I also highly recommend the Oxyfresh Pet Oral Hygiene solution. It has made Lincoln's breath near odorless. Scout has pretty bad breath, originating in his gut, so it doesn't help him quite as much (but it does help - I could really tell when I ran out!) so I am trying other things with him. 

I have a dental tool, but found the dogs too squirmy to use it on - I was afraid of slipping and injuring them. I think I'll leave that the the professionals. 

I just LOVE Tucker. Great photos!


----------



## marjrc (Jan 13, 2007)

Sheri, you don't have to drive 45 mins. to get "special" raw bones for Tucker. You just have to grab some chicken wings and neck at the grocery store! :biggrin1: I remove that pointy, useless tip on the wings and give the dogs one as a meal about 2x/week now. I started this past month since it had been since early spring that they had any. 

Wings are usually cheap and you can ask the butcher to slice chicken necks lengthwise down the middle which will make it easier for Tucker to chew without swallowing whole chunks. The bones on a chicken neck are soft and small and the wings are easily chewed down too. Ricky and Sammy just had a wing this a.m. for brekkie and love it! I used to give the bones frozen or partially frozen, but now thaw them almost completely. Summer is fine for frozen wings, but there's not much point to it now. Ricky will sometimes ask to bring his out on the deck where it's colder than indoors nowadays so I'm not at all worried about the raw meat.
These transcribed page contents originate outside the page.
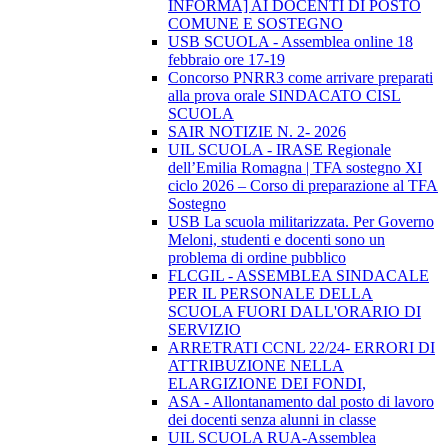
INFORMA] AI DOCENTI DI POSTO
COMUNE E SOSTEGNO
USB SCUOLA - Assemblea online 18
febbraio ore 17-19
Concorso PNRR3 come arrivare preparati
alla prova orale SINDACATO CISL
SCUOLA
SAIR NOTIZIE N. 2- 2026
UIL SCUOLA - IRASE Regionale
dell’Emilia Romagna | TFA sostegno XI
ciclo 2026 – Corso di preparazione al TFA
Sostegno
USB La scuola militarizzata. Per Governo
Meloni, studenti e docenti sono un
problema di ordine pubblico
FLCGIL - ASSEMBLEA SINDACALE
PER IL PERSONALE DELLA
SCUOLA FUORI DALL'ORARIO DI
SERVIZIO
ARRETRATI CCNL 22/24- ERRORI DI
ATTRIBUZIONE NELLA
ELARGIZIONE DEI FONDI,
ASA - Allontanamento dal posto di lavoro
dei docenti senza alunni in classe
UIL SCUOLA RUA-Assemblea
Raw meaty bones are the best toothbrush in the world. :biggrin1:

Just remember that they take the place of a meal usually.


----------



## Jane (Jun 2, 2007)

marjrc said:


> I remove that pointy, useless tip on the wings and give the dogs one as a meal about 2x/week now.


Hi Marj,

Do you give your dogs the other parts of the wing too? I would like to try it - I always throw out those pointy tips on chicken wings anyway!


----------



## marjrc (Jan 13, 2007)

Yes Jane, I give everything on the chicken wing, but that pointy piece, so 2/3 of the wing.


----------



## Sheri (Oct 11, 2008)

Marj,
Do you think that dogs choking on bones is an old wive's tale, then? I'd love to give Tucker bones, but am so afraid he'd get splinters in his throat or intestinal system. I thought that if I went to those specialty stores and got a big bone, then he couldn't actually injest any to cause problems, but would just scrub his teeth by chewing on it.

Sheri


----------



## Beamer (Jan 29, 2007)

Sheri,
If you buy those big bones which are not injestible, then that means they are to hard and heavy to eat, and will probbaly break teeth!

Ryan


----------



## Havtahava (Aug 20, 2006)

Sheri, never give *cooked* poultry bones to a dog. Cooked bones splinter, and this is where most of the basis for the "old wives tales" originate. If you don't have a problem with giving bones, then give them RAW poultry.

Beef bones are very well known for causing broken teeth, as Ryan has already mentioned.


----------



## Sheri (Oct 11, 2008)

Hmmm, well I sure don't want broken teeth! It's hard to change my mind set of apparent wrong information after 50 years! 

Thanks!

Sheri


----------



## Eva (Jun 20, 2008)

I swear by raw bones for teeth cleaning. I used to have a lab that I fed raw bones to a couple of times a week and at 7 1/2 yrs of age he had NO tarter on his teeth! They were pearly white and no stinky breath either. 
Give it a try...it works!! :biggrin1:


----------



## Lilly's mom (Aug 10, 2007)

*What type of raw bones are best? Also a face washing is a must right after eating it correct? Do you worry about ecolie or other illnesses?*


----------



## Eva (Jun 20, 2008)

Smaller,softer bones are best for teeth cleaning..chicken wings, turkey necks, things that they have to really chew to get the meat off of.
NV medallions are a great complete food but they are already ground up and so they won't clean teeth. 
I buy my raw bones at the butcher shop or the local market...necks are REALLY inexpensive around here since they are considered scrap meat by most people.

ETA...I never washed our labs face but he wasn't a big licker...Todd would definately need a wipe down since he's a little kissy face boy..lol


----------



## Jan D (Mar 13, 2007)

Marj,
What great info! I had no idea about the raw bones. So A couple of times a week I can give Havee a whole, raw wing, minus the tip, as a meal and this will forever keep his teeth clean? Skin removed or keep it on?

Thanks so much!!


----------



## Eva (Jun 20, 2008)

I was inspired by this thread to buy Todd his first ever RMB. :biggrin1:
Turkey necks were .79 a lb and so I bought two 12 inchers and hacked them each into 3 nice sized chunks. Todd was so funny when I handed him his Turkey neck.. my cat tried to get in on the action and Todd curled back his lip and gave him a Cujo growl..lol
I ended up taking the TN away from him and letting the cat chew on it for a few minutes until Todd decided to "play nice" with him. Then I stuck him in his crate with his TN and he's crunching away.
He's a happy carnivore!! :biggrin1:


----------



## marjrc (Jan 13, 2007)

Jan, you're welcome.  I love that many of us can offer different takes on some topics and basically, it's up to everyone to read, learn and then make their own decisions. It helps when there is a large group to learn from, like ours.

As to keeping the skin on or not, it's up to you. If Havee is a tad overweight, you might want to remove extra fat and the skin, but otherwise there is no need to. There are benefits to eating those, I'm sure. I don't bother unless there's a hung chunk of fat hanging off a wing. Raw meat alone will also help keep teeth clean but RMB's work very well.

Eva, that's great! I have to be careful with necks, though I've only given that to mine twice. Sammy is a hog and will take the whole thing in his mouth! I prefer to have it cut down the middle, lengthwise, but it was a huge hassle trying to hack at it myself! I have to get some more and ask a butcher to just saw the necks down the middle. Still giving wings only for now.


----------